TASK MATERIAL START
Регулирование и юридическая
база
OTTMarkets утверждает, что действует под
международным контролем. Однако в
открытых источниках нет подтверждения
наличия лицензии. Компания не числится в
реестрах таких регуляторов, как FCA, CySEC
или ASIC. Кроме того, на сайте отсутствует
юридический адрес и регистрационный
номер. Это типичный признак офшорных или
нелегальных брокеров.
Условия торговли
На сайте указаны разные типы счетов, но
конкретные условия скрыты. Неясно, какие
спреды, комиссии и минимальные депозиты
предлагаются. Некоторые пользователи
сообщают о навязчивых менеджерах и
TASK MATERIAL END
TASK MATERIAL START
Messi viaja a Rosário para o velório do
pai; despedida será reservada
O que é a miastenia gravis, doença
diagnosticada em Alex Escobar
TASK MATERIAL END
[REQUIREMENT]
What is the number of lines in the records that include "сайте"? Answer with that number alone.

[ANSWER FOR THIS EXERCISE]
2